(Saved entries)
BEGIN

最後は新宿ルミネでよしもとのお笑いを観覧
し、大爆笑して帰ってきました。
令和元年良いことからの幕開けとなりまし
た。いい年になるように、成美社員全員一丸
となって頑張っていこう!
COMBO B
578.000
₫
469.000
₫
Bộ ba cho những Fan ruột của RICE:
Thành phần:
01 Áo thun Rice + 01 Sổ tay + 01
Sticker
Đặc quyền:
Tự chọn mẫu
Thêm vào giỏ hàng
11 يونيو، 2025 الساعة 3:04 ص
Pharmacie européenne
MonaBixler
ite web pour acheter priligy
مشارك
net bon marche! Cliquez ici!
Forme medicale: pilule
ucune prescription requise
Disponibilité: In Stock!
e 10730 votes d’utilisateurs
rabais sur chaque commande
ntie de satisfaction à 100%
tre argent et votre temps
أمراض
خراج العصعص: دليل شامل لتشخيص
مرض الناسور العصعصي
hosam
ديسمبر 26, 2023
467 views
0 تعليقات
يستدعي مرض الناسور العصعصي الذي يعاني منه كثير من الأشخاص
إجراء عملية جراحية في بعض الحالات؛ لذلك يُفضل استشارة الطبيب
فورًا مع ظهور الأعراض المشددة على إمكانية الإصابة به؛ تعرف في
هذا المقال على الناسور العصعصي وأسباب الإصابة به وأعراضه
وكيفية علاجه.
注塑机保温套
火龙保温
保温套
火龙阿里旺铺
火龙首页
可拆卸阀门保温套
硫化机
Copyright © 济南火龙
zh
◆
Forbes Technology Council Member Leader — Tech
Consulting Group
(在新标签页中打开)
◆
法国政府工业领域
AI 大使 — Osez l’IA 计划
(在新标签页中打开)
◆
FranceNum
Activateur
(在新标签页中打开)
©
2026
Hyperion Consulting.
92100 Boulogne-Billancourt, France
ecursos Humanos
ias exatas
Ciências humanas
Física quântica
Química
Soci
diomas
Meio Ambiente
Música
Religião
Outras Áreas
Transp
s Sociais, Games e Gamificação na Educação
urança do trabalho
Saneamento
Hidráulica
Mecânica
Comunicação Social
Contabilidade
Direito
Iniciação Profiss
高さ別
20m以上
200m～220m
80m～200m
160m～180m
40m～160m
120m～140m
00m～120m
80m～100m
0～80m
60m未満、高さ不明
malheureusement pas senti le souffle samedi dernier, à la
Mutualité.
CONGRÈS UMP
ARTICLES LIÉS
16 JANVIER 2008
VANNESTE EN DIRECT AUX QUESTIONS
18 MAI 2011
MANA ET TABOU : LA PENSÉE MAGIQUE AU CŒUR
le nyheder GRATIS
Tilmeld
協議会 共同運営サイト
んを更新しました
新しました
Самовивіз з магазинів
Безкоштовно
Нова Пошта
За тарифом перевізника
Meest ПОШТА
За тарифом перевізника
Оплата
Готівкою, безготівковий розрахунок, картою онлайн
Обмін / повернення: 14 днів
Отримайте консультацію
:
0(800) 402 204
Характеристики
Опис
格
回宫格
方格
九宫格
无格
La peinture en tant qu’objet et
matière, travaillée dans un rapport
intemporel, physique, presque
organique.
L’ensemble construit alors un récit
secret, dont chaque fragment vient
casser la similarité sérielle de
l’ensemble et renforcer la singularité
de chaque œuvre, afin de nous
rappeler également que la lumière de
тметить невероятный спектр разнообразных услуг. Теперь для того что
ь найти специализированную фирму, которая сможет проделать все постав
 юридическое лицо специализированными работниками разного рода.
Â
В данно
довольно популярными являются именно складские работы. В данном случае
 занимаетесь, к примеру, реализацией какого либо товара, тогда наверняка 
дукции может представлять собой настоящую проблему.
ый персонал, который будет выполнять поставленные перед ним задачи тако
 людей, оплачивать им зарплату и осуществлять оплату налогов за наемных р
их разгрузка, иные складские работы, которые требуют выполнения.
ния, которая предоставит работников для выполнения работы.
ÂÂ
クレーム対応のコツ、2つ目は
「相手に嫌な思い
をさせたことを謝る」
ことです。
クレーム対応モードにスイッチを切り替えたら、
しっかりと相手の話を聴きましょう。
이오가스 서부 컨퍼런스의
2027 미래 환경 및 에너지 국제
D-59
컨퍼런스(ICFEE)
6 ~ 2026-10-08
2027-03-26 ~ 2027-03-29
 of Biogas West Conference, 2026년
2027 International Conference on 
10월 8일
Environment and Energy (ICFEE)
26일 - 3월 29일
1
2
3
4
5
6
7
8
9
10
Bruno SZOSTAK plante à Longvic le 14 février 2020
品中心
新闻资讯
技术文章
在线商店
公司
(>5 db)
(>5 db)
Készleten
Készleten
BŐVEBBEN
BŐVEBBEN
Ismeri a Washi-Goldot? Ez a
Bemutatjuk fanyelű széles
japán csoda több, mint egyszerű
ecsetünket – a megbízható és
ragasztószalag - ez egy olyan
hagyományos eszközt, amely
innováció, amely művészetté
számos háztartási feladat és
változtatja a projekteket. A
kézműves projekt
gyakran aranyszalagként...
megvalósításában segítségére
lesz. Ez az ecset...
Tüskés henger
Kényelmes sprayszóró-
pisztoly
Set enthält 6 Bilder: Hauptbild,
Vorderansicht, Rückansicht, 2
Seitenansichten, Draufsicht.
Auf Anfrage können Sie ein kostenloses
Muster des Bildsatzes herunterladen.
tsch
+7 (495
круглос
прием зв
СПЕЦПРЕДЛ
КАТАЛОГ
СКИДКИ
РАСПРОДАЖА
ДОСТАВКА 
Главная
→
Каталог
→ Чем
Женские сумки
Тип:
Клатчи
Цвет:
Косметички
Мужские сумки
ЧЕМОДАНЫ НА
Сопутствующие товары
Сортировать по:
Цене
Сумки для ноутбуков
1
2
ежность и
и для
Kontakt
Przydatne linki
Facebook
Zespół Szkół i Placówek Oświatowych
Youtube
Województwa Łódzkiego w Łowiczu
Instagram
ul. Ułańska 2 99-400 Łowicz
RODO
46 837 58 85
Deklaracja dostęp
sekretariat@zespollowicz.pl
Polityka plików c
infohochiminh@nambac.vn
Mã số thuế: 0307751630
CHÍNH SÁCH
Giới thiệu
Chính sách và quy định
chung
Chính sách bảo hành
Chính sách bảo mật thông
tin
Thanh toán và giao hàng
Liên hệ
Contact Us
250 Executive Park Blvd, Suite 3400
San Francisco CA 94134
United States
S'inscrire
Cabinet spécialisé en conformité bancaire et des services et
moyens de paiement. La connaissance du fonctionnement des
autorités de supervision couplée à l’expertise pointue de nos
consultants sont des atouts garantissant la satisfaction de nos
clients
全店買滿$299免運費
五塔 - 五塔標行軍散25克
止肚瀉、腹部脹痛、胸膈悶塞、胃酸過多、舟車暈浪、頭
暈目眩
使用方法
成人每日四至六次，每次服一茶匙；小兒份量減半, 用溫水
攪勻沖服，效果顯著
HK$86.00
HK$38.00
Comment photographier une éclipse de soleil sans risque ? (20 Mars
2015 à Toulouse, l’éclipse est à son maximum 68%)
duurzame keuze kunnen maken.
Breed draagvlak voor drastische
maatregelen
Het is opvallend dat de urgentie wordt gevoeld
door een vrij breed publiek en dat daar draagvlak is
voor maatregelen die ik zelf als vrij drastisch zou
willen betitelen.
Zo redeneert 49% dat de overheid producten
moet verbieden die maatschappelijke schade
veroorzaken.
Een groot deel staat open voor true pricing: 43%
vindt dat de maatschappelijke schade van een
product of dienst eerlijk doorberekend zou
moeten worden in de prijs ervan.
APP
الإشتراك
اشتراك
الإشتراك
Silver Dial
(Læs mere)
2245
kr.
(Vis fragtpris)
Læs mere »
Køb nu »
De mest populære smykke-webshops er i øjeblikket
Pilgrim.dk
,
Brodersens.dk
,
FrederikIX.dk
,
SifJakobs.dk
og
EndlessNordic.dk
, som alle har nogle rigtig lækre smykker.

END

Once you find the line with "Vorderansicht, Rückansicht, 2" above, print it and every line after it up to and including the line with "Comment photographier une", exactly as written and nothing else.

Vorderansicht, Rückansicht, 2
Seitenansichten, Draufsicht.
Auf Anfrage können Sie ein kostenloses
Muster des Bildsatzes herunterladen.
tsch
+7 (495
круглос
прием зв
СПЕЦПРЕДЛ
КАТАЛОГ
СКИДКИ
РАСПРОДАЖА
ДОСТАВКА 
Главная
→
Каталог
→ Чем
Женские сумки
Тип:
Клатчи
Цвет:
Косметички
Мужские сумки
ЧЕМОДАНЫ НА
Сопутствующие товары
Сортировать по:
Цене
Сумки для ноутбуков
1
2
ежность и
и для
Kontakt
Przydatne linki
Facebook
Zespół Szkół i Placówek Oświatowych
Youtube
Województwa Łódzkiego w Łowiczu
Instagram
ul. Ułańska 2 99-400 Łowicz
RODO
46 837 58 85
Deklaracja dostęp
sekretariat@zespollowicz.pl
Polityka plików c
infohochiminh@nambac.vn
Mã số thuế: 0307751630
CHÍNH SÁCH
Giới thiệu
Chính sách và quy định
chung
Chính sách bảo hành
Chính sách bảo mật thông
tin
Thanh toán và giao hàng
Liên hệ
Contact Us
250 Executive Park Blvd, Suite 3400
San Francisco CA 94134
United States
S'inscrire
Cabinet spécialisé en conformité bancaire et des services et
moyens de paiement. La connaissance du fonctionnement des
autorités de supervision couplée à l’expertise pointue de nos
consultants sont des atouts garantissant la satisfaction de nos
clients
全店買滿$299免運費
五塔 - 五塔標行軍散25克
止肚瀉、腹部脹痛、胸膈悶塞、胃酸過多、舟車暈浪、頭
暈目眩
使用方法
成人每日四至六次，每次服一茶匙；小兒份量減半, 用溫水
攪勻沖服，效果顯著
HK$86.00
HK$38.00
Comment photographier une éclipse de soleil sans risque ? (20 Mars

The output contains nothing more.